Your assignment: Search the entries for the word "bounding". Copy each line in which it is found.

━━━━━━━━━━━━━━━━━━━━

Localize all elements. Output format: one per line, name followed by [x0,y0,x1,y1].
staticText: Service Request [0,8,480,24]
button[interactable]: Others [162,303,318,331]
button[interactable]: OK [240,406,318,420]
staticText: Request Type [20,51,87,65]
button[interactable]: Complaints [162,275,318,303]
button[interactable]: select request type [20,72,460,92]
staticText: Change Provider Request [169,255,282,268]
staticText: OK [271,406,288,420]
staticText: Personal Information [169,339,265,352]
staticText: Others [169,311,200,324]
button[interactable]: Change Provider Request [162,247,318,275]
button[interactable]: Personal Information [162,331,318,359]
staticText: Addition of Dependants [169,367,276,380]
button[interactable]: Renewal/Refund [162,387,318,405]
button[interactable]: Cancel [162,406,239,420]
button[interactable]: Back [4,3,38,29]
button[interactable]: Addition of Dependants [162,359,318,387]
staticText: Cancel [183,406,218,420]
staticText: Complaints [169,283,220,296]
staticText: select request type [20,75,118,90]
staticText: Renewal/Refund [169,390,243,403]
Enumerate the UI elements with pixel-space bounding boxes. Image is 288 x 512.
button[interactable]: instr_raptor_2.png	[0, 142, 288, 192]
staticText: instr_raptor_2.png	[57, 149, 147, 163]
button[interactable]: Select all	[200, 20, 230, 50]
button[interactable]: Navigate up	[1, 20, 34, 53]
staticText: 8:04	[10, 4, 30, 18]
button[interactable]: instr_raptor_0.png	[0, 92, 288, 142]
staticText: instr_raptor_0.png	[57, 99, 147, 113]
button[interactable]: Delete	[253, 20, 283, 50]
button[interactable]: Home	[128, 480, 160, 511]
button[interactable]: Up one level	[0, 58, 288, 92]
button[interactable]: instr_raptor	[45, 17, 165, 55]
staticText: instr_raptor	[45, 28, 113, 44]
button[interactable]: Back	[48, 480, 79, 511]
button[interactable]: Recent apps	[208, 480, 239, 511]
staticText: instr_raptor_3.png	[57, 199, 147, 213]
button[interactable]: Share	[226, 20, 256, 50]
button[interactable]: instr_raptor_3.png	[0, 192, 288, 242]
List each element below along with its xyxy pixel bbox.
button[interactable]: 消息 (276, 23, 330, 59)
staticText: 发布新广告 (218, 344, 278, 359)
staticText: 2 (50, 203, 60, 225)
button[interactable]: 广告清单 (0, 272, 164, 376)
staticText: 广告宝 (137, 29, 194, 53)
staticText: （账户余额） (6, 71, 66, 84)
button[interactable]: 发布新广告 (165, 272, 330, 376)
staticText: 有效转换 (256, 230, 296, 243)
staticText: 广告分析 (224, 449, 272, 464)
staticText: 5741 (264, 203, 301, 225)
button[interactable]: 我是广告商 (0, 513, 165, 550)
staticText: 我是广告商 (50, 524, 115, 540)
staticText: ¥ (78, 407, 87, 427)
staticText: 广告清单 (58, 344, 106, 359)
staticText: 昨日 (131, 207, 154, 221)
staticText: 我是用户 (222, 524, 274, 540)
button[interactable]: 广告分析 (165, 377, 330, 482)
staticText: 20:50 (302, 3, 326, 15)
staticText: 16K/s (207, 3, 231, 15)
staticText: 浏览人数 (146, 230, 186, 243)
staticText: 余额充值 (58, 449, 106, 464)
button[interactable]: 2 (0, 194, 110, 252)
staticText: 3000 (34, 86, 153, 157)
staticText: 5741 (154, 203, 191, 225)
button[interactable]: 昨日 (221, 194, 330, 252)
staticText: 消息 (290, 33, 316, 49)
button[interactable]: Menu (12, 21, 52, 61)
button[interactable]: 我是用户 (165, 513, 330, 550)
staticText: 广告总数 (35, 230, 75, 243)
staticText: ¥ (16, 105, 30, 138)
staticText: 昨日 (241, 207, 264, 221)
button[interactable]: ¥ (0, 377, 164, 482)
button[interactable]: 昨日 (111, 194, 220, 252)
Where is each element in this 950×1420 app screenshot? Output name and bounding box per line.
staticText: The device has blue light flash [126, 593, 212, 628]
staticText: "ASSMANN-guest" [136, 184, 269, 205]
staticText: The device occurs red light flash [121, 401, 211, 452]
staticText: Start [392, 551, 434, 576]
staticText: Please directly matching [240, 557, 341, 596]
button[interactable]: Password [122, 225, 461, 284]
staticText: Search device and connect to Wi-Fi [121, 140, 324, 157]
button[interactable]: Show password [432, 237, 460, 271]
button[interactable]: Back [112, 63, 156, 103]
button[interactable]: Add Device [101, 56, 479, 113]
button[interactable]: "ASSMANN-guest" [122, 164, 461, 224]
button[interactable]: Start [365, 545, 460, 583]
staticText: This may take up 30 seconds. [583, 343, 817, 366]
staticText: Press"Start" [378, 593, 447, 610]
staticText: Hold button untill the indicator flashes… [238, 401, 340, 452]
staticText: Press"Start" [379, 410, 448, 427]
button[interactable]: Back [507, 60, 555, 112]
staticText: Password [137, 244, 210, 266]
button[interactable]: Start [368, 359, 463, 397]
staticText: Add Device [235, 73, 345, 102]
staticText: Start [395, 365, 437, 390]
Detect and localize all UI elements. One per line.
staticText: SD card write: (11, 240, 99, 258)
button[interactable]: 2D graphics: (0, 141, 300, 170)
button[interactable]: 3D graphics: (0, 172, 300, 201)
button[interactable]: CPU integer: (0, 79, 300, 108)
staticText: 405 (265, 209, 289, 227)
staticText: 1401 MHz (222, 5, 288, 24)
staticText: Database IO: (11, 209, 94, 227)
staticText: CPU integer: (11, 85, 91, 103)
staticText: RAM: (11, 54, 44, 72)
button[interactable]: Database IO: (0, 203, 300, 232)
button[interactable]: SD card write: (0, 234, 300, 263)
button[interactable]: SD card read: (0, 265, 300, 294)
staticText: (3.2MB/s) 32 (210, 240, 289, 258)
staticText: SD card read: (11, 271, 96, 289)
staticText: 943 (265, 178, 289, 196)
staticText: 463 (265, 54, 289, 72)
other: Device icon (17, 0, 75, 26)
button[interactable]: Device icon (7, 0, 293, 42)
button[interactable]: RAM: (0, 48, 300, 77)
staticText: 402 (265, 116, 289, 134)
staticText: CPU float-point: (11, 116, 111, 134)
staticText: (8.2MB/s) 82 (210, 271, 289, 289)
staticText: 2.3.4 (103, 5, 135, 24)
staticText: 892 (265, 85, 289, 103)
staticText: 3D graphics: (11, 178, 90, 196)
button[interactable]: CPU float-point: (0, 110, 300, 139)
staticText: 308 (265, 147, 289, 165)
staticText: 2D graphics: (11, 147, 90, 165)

━━━━━━━━━━━━━━━━━━━━

Written answer:
Enumerate the UI elements with pixel-space bounding boxes. Image is 288 x 512.
Where is each element in this 950×1420 app screenshot? Output name and bounding box per line.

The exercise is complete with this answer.